Work required - Among the entries below, find the lines that hold the word "estilo" and report them.
*** Opening Provided information ***
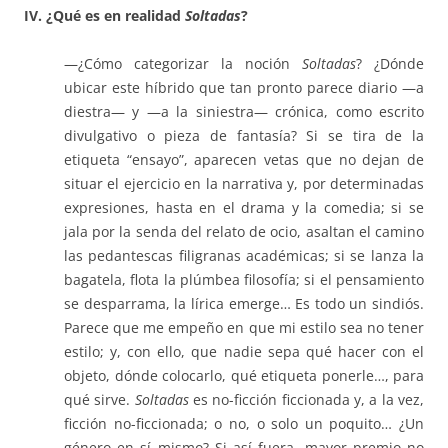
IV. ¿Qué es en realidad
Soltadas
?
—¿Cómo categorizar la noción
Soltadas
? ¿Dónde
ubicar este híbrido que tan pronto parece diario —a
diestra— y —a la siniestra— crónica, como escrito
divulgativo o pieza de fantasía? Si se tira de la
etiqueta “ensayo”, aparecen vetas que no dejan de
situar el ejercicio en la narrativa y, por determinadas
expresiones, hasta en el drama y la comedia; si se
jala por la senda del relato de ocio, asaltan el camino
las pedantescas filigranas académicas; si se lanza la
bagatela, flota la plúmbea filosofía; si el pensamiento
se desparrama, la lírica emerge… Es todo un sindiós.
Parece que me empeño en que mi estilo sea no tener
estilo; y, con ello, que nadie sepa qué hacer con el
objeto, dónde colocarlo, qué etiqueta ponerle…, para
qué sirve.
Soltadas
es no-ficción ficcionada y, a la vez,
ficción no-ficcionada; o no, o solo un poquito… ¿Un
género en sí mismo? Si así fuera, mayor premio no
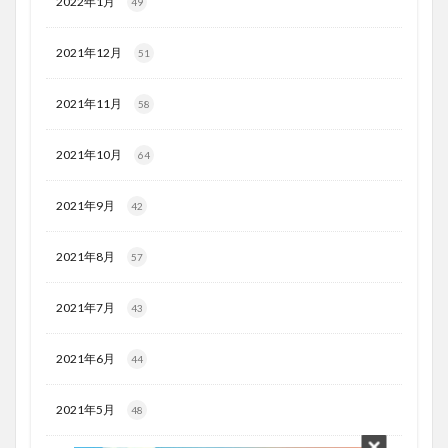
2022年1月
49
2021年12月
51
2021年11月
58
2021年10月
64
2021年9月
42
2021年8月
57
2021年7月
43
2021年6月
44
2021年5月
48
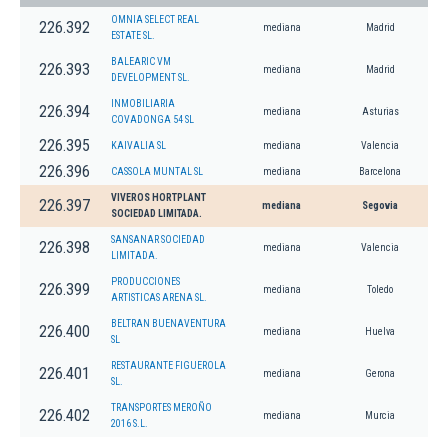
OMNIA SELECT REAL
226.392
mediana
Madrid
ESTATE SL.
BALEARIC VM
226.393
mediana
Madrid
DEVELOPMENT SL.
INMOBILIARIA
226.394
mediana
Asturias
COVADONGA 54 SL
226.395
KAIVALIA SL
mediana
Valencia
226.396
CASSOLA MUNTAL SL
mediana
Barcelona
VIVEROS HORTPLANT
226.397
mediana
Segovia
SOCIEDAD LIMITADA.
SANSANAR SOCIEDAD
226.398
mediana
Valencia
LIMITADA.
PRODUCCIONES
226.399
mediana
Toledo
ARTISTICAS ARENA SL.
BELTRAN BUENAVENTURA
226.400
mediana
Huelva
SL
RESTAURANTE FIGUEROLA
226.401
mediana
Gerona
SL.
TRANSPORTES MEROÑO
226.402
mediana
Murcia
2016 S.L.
*** Closing Provided information ***
*** Opening Provided information ***
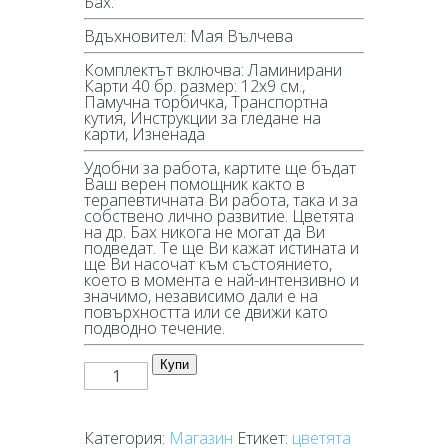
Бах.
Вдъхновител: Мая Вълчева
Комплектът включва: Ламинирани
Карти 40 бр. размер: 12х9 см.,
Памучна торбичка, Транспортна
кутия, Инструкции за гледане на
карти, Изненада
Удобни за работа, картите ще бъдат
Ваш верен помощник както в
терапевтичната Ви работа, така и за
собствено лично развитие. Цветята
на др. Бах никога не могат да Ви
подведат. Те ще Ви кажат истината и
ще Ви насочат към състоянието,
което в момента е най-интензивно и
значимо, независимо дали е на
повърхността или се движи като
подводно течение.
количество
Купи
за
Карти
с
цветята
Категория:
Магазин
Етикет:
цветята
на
*** Closing Provided information ***
*** Opening Provided information ***
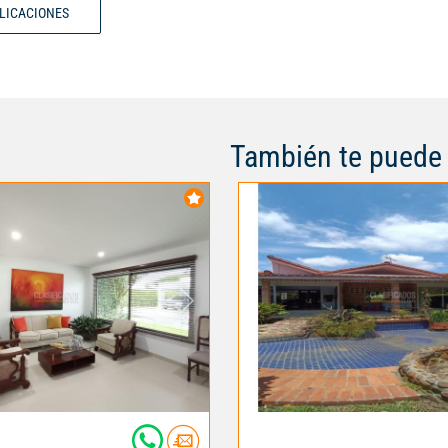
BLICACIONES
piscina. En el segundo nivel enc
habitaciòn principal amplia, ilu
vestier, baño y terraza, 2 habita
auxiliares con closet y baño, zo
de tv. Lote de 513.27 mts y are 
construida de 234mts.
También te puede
*** Closing Provided information ***
Written response -
Parece que me empeño en que mi estilo sea no tener
estilo; y, con ello, que nadie sepa qué hacer con el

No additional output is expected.